What is needed.
Please copy, exactly as written, the span from the first line below to the line that contains "Невралгия периферических нервов", including both, and skip the pictures.

Exercise data.

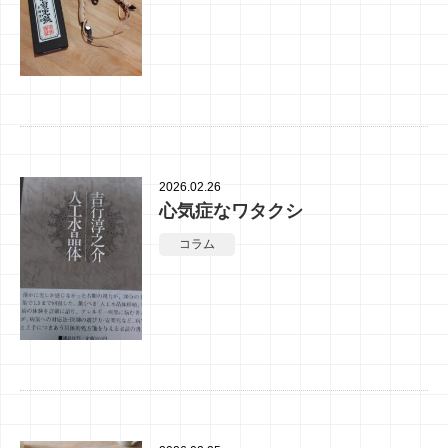
2026.02.26
心気症なワタクシ
コラム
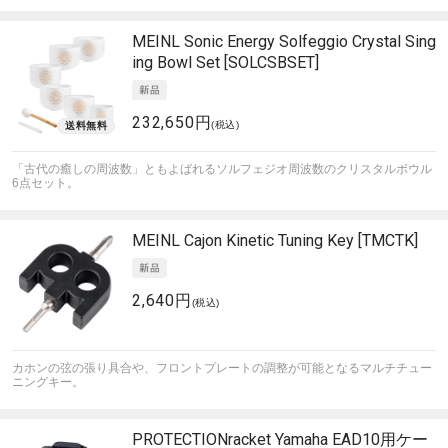
MEINL Sonic Energy
Solfeggio Crystal Sing
ing Bowl Set [SOLCSBSET]
232,650円
(税込)
「古代の癒しの周波数」ともよばれるソルフェジオ周波数のクリスタルボウル
6点セット。
MEINL
Cajon Kinetic Tuning Key [TMCTK]
2,640円
(税込)
カホンの弦の張り具合や、フロントプレートの調整が可能となるマルチチュー
ニングキー。
PROTECTIONracket
Yamaha EAD10用ケー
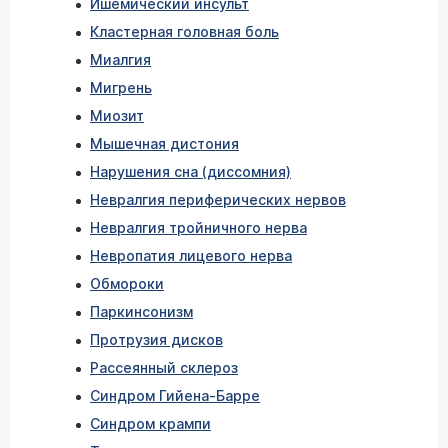
Ишемический инсульт
Кластерная головная боль
Миалгия
Мигрень
Миозит
Мышечная дистония
Нарушения сна (диссомния)
Невралгия периферических нервов
Невралгия тройничного нерва
Невропатия лицевого нерва
Обмороки
Паркинсонизм
Протрузия дисков
Рассеянный склероз
Синдром Гийена-Барре
Синдром крампи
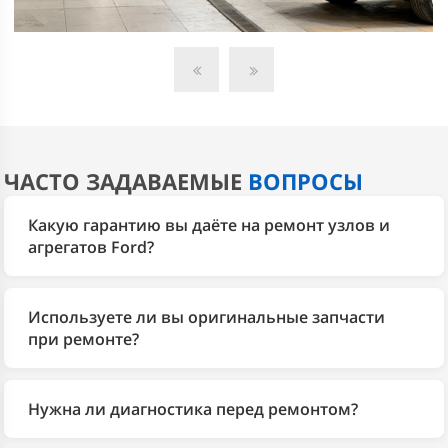
ЧАСТО ЗАДАВАЕМЫЕ
ВОПРОСЫ
Какую гарантию вы даёте на ремонт узлов и
агрегатов Ford?
На все выполненные работы автосервис 2Bro даёт
гарантию 1 год. Мы используем собственный склад
Используете ли вы оригинальные запчасти
запчастей Ford и оригинальные детали, поэтому
при ремонте?
отвечаем за результат. Заводская гарантия на
Да, у 2Bro собственный склад запчастей для Ford. По
автомобиль при этом сохраняется.
запросу подбираем оригинальные детали или
Нужна ли диагностика перед ремонтом?
качественные аналоги — выбор согласовываем с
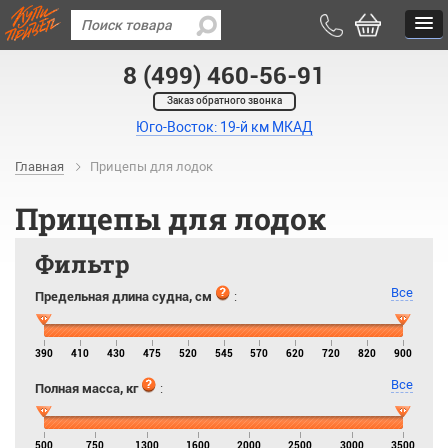
8 (499) 460-56-91
Заказ обратного звонка
Юго-Восток: 19-й км МКАД
Главная
Прицепы для лодок
Прицепы для лодок
Фильтр
Все
Предельная длина судна, см
:
390
410
430
475
520
545
570
620
720
820
900
Все
Полная масса, кг
:
500
750
1300
1600
2000
2500
3000
3500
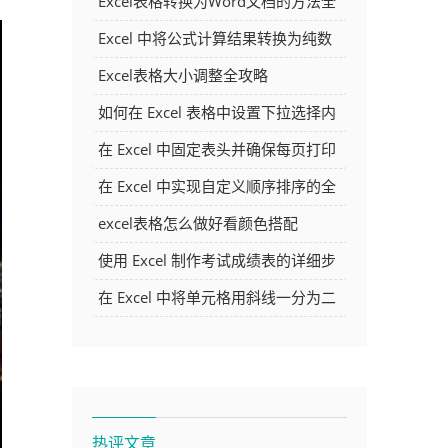
Excel表格转换为Word文档的方法全
解析
Excel 中将公式计算结果转换为纯数
字的多种方法
Excel表格大小调整全攻略
如何在 Excel 表格中设置下拉选择内
容
在 Excel 中固定表头并确保每页打印
时都显示表头的方法详解
在 Excel 中实现自定义顺序排序的全
面指南
excel表格怎么做好看颜色搭配
使用 Excel 制作考试成绩表的详细步
骤及技巧
在 Excel 中将单元格用斜线一分为二
的方法详解
热评文章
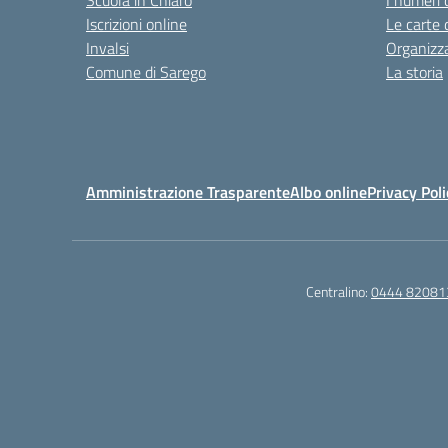
Scuola in Chiaro
I numeri 
Iscrizioni online
Le carte 
Invalsi
Organizz
Comune di Sarego
La storia
Amministrazione Trasparente
Albo online
Privacy Poli
Centralino:
0444 82081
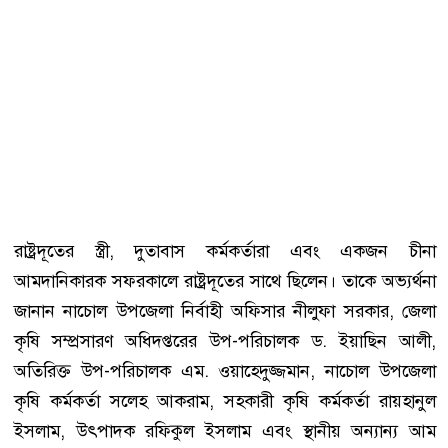
রাষ্ট্রদূতের স্ত্রী, দুতাবাস কর্মকর্তারা এবং একজন চীনা
আমদানিকারক সফরকালে রাষ্ট্রদূতের সাথে ছিলেন। তাকে অভ্যর্থনা
জানান নাচোল উপজেলা নির্বাহী অফিসার নীলুফা সরকার, জেলা
কৃষি সম্প্রসারণ অধিদপ্তরের উপ-পরিচালক ড. ইয়াছিন আলী,
অতিরিক্ত উপ-পরিচালক এম. ওয়াহেদুজ্জমান, নাচোল উপজেলা
কৃষি কর্মকর্তা সলেহ আকরাম, সহকারী কৃষি কর্মকর্তা রায়হানুল
ইসলাম, উৎপাদক রফিকুল ইসলাম এবং স্থানীয় অন্যান্য আম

The completed task.
2026.02.26
心気症なワタクシ
コラム
MEINL Sonic Energy
Solfeggio Crystal Sing
ing Bowl Set [SOLCSBSET]
232,650円
(税込)
「古代の癒しの周波数」ともよばれるソルフェジオ周波数のクリスタルボウル
6点セット。
MEINL
Cajon Kinetic Tuning Key [TMCTK]
2,640円
(税込)
カホンの弦の張り具合や、フロントプレートの調整が可能となるマルチチュー
ニングキー。
PROTECTIONracket
Yamaha EAD10用ケー
Ишемический инсульт
Кластерная головная боль
Миалгия
Мигрень
Миозит
Мышечная дистония
Нарушения сна (диссомния)
Невралгия периферических нервов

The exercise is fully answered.